La realtà, però, è ben diversa. Putin, infatti, nel suo discorso all'Onu (qui la versione in italiano), ha dimostrato di avere le idee parecchio chiare non solo sul ruolo della Russia in Medio Oriente, ma anche sul ruolo di Russia e Usa nello scenario mondiale. Putin ha riconosciuto come l'ascesa dello Stato islamico sia stata resa possibile grazie all'invasione dell'Iraq del 2003 e all'annientamento del regime di Gheddafi. Fatti incontrovertibili: laddove è stato abbattutto un regime, più o meno dittatoriale e più o meno laico, è stato sostituito da gruppi estremisti.

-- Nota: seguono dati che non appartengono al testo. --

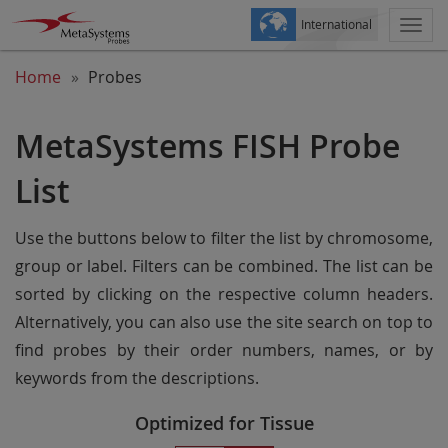
International
Togg
navi
Home
Probes
MetaSystems FISH Probe
List
Use the buttons below to filter the list by chromosome,
group or label. Filters can be combined. The list can be
sorted by clicking on the respective column headers.
Alternatively, you can also use the site search on top to
find probes by their order numbers, names, or by
keywords from the descriptions.
Optimized for Tissue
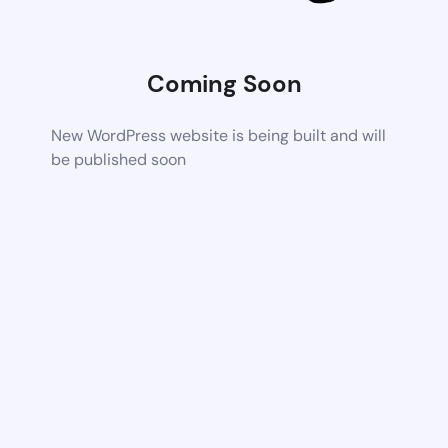
Coming Soon
New WordPress website is being built and will
be published soon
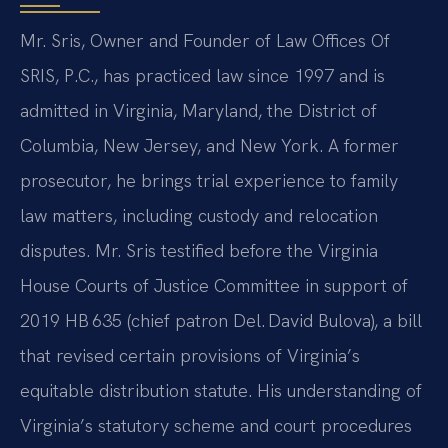
Mr. Sris, Owner and Founder of Law Offices Of
SRIS, P.C., has practiced law since 1997 and is
admitted in Virginia, Maryland, the District of
Columbia, New Jersey, and New York. A former
prosecutor, he brings trial experience to family
law matters, including custody and relocation
disputes. Mr. Sris testified before the Virginia
House Courts of Justice Committee in support of
2019 HB 635 (chief patron Del. David Bulova), a bill
that revised certain provisions of Virginia’s
equitable distribution statute. His understanding of
Virginia’s statutory scheme and court procedures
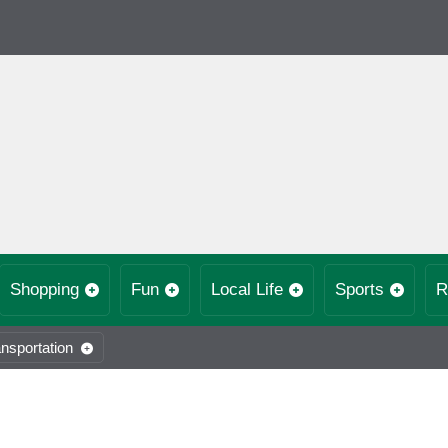
Shopping
Fun
Local Life
Sports
R
nsportation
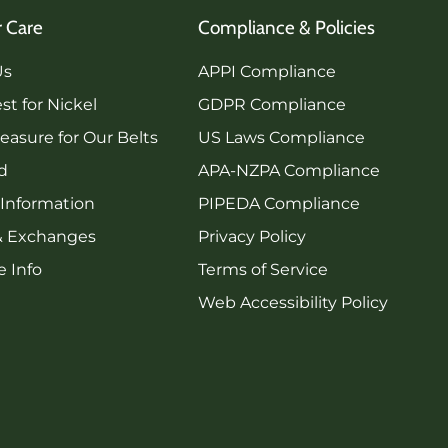
 Care
Compliance & Policies
Us
APPI Compliance
st for Nickel
GDPR Compliance
asure for Our Belts
US Laws Compliance
rd
APA-NZPA Compliance
 Information
PIPEDA Compliance
& Exchanges
Privacy Policy
 Info
Terms of Service
Web Accessibility Policy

Nel suo discorso Putin ha messo in guardia l'Occidente: non si può più contare sui ribelli moderati che, una volta addestrati dai Paesi occidentali, passano con armi e mezzi militari al fianco dei jihadisti. Siano essi di Al Nusra o dell'Isis. Questa politica (fallimentare) è stata portata avanti a lungo dall'America, tanto che recentemente anche l'ex direttore della Cia David Petraeus ha proposto di addestrare i qaedisti di Al Nusra contro lo Stato islamico. A che pro, però, addestrare forze estremiste che, prima o poi, ti si ritorcono contro? Il piano di Putin si allontana da quello americano. Più che ad addestrare forze alternative ai governi legittimi, il leader russo punta a fornire elementi di intelligence militare e armi a Siria e Iraq per combattere i gruppi terroristici che rappresentano un pericolo non solo per l'Occidente, ma anche per l'islam stesso.

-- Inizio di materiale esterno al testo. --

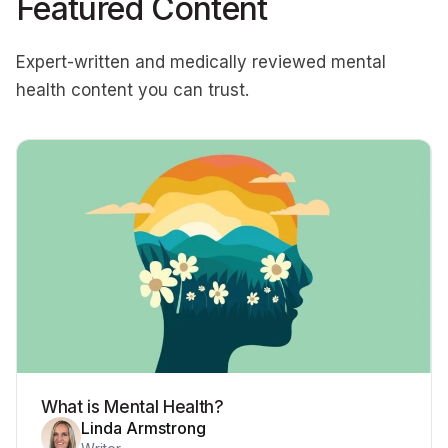
Featured Content
Expert-written and medically reviewed mental
health content you can trust.
What is Mental Health?
Linda Armstrong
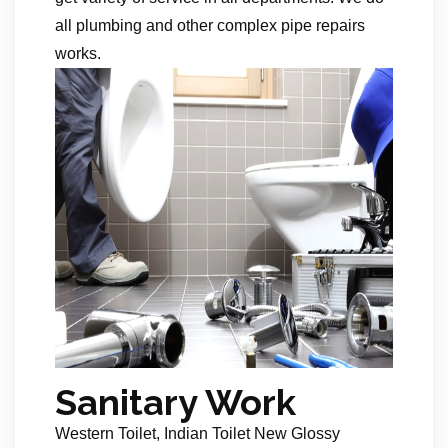
all plumbing and other complex pipe repairs
works.
Sanitary Work
Western Toilet, Indian Toilet New Glossy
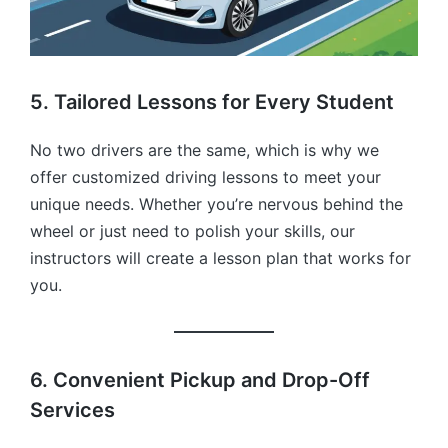
5. Tailored Lessons for Every Student
No two drivers are the same, which is why we
offer customized driving lessons to meet your
unique needs. Whether you’re nervous behind the
wheel or just need to polish your skills, our
instructors will create a lesson plan that works for
you.
6. Convenient Pickup and Drop-Off
Services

Secondo il Washington Post, il piano di Putin non può avere ampio respiro a causa della limitata capacità di Mosca di influenzare la situazione caotica in cui si trova il Medio Oriente. La Russia di Putin sa che, ormai, lo scenario mondiale non è più monopolare, ma multipolare. Ed è per questo che il leader russo ha proposto di creare una vasta coalizione anti-Isis che possa comprendere tutte quelle forze che reputano gli jihadisti dello Stato islamico il pericolo numero 1.

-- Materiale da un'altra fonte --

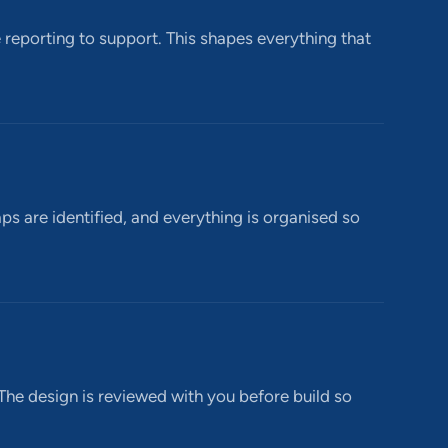
reporting to support. This shapes everything that
aps are identified, and everything is organised so
 The design is reviewed with you before build so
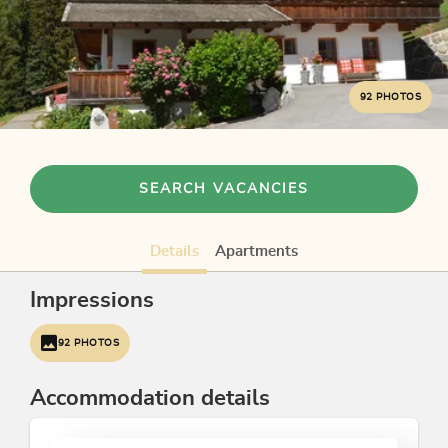
92 PHOTOS
SEARCH VACANCIES
Details
Apartments
Impressions
92 PHOTOS
Accommodation details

E ancora: Emile Hokayem, dell’Institute for strategic studies di Londra, è convinta del fatto che "esageriamo l’influenza che la Russia ha sul regime di Assad". Altra imprecisione. Come ha dichiarato il ministro degli esteri russo Lavrov, "la Russia ha risposto ad una richiesta di sostegno armato da parte della Siria che prevede esclusivamente attacchi aerei contro le postazioni dell’Isis". È stato quindi Assad stesso a chiedere l'intervento di Putin. Di più: vi ricordate l'accusa degli Usa del 2013 contro il governo di Damasco? "Assad possiede le armi chimiche", dicevano i media e le amministrazioni di mezzo mondo. In quell'occasione fu Putin a consigliare al leader siriano di giocare d'anticipo e di firmare un accordo per la messa sotto controllo internazionale delle armi chimiche. L'ambasciatore siriano in Russia commentava così la decisione del governo di Damasco: "Abbiamo accettato l'iniziativa russa nella sua totalità. È una iniziativa eccellente, ma è necessario intendersi su più dettagli".

La politica americana teme il sorpasso di Putin nello scacchiere mediorientale (in particolare) e nello scenario mondiale (in generale).

Il discorso di ieri del leader russo all'Onu ha segnato la fine di un'era - quella del mondo monopolare a guida americana - e l'inizio di un'altra: quella delle grandi cooperazioni internazionali. Riusciranno i media e la politica Usa a capirlo?